2. Hereditary (2018)

Faisons les choses tout droit: Hérédatrice pourrait facilement être numéro un sur cette liste. Comme Étranger et Extraterrestres ou Parrain Partie I et Partie IILes deux premiers films d’Aster sont tout aussi excellents. En fait, Héréditaire ne s’améliore que plus nous obtenons de sa sortie. Cette première caractéristique a été précédée d’une bande-annonce frappante qui a à la fois défini le style marketing d’A24 et n’a donné aucune trace de mort choquante de Charlie, 13 ans (Milly Shapiro). Maintenant que le buzz s’est éteint, nous pouvons admirer correctement Héréditaire pour lui-même.

L’histoire d’une famille américaine s’effondre après la mort de son matriarche, Héréditaire pourrait être classé aux côtés des nombreux films de «traumatisme est la vraie horreur» de son époque. Mais Aster évite des classifications aussi simples en faisant un film à la fois plus et moins que sa métaphore. Oui, Héréditaire concerne les problèmes qu’une famille passe à la génération suivante, comme l’ont démontré la relation controversée entre la mère Annie (une toni pollette brûlante) et son fils Peter (Alex Wolff). Mais il s’agit également de cultes d’adoration du diable obsédés par la décapitation.

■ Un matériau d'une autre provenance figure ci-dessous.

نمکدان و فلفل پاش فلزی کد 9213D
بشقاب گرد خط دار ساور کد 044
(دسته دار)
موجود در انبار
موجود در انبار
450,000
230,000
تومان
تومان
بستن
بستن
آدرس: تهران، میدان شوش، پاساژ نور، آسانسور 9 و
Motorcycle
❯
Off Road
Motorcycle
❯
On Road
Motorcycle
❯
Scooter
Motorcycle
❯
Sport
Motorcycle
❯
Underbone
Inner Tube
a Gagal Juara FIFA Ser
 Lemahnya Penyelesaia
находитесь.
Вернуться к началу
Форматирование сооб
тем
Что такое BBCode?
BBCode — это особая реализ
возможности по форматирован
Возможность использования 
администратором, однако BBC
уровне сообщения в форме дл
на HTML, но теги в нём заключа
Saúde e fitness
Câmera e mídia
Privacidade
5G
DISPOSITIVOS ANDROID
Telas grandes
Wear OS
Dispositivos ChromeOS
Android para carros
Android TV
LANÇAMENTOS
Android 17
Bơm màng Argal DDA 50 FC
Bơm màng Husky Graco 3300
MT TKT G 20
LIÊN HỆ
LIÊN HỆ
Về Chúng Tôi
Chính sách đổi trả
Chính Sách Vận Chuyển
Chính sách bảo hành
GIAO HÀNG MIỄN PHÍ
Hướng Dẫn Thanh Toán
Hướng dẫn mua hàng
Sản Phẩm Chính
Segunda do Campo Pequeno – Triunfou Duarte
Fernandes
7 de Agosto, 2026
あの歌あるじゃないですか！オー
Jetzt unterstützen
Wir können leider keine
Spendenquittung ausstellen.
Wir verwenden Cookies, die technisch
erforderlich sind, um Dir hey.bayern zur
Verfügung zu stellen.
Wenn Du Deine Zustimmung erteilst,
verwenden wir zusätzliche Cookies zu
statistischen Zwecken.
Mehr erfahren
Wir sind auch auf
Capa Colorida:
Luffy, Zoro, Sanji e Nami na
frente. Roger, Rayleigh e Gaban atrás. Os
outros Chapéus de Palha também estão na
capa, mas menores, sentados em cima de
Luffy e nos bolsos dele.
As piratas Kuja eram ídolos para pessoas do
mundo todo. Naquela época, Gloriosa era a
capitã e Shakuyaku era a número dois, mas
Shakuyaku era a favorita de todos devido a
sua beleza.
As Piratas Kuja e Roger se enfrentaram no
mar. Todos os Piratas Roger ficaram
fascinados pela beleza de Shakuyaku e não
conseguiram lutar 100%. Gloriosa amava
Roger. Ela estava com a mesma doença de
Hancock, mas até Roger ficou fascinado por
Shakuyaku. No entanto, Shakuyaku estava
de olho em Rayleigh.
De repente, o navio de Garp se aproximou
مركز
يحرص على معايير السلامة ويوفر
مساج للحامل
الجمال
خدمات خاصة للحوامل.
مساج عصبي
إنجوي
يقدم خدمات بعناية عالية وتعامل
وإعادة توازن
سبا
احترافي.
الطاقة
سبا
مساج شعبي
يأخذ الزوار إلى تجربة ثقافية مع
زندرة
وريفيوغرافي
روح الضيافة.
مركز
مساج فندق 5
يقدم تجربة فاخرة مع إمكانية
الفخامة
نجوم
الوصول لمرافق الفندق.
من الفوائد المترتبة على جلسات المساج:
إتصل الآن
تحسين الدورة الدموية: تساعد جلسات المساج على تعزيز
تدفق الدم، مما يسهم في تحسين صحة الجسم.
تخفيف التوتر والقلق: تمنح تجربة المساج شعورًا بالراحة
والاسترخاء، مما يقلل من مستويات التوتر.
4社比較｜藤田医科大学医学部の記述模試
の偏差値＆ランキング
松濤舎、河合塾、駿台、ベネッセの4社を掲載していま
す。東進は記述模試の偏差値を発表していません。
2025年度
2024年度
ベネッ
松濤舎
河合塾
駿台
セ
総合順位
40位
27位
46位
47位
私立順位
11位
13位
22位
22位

La combinaison fonctionne à cause du cadeau d’Aster pour la mise en scène impeccable en scène. Ainsi, lorsque, par exemple, le mouvement dans le coin d’un tir statique révèle un membre de la famille possédé, nous sommes tous les deux terrifiés à cause de la monstruosité et le cœur brisé pour voir ce que les gens qui s’aiment peuvent faire les uns aux autres.

1. Midsommar (2019)

Où le discours entourant Héréditaire obscurci le pouvoir de ce film, le débat en cours sur Banque intermédiaireLa photo finale de ne fait que le film plus riche. Dani (Florence Pugh) sourit-elle à la fin, heureux d’avoir trouvé une communauté au sein d’un culte suédois et de laisser son petit ami merdique Christian (Jack Reynor) brûler? Ou est-elle submergée par la prise de conscience qu’elle ne peut jamais échapper à la mort et au désespoir?

À son crédit, Banque intermédiaire ne fournit aucune réponse à cette question, même après plusieurs rewatchs. Même Pugh a été en désaccord avec l’interprétation d’Aster lorsque nous avons discuté avec elle après la libération. De cette façon, nous sommes comme Dani, qui est nivelé dans l’ouverture enneigée du film par la révélation que sa sœur s’est suicidée et a emmené ses parents avec elle. Dani rejoint le voyage des gars de Christian en Suède, mais The Brighter Environ ne soutient pas le Spectre de la mort.

L’horreur de Banque intermédiaire vient de la façon dont Dani trouve un soulagement dans les pratiques violentes du culte qui les héberge. Elle peut détourner le regard lorsqu’une tête est brisée ou que Christian s’implique dans un rite sexuel. Mais elle acquiert également un sentiment de contrôle sur la mort, bien que fugitivement. Aster ne nous dit pas comment ressentir l’acceptation de Dani dans le culte, laissant le spectateur se débattre avec l’idée que peut-être leurs manières brutales révèlent quelque chose sur la mort que nous avons oubliée.

Eddington joue maintenant dans les salles.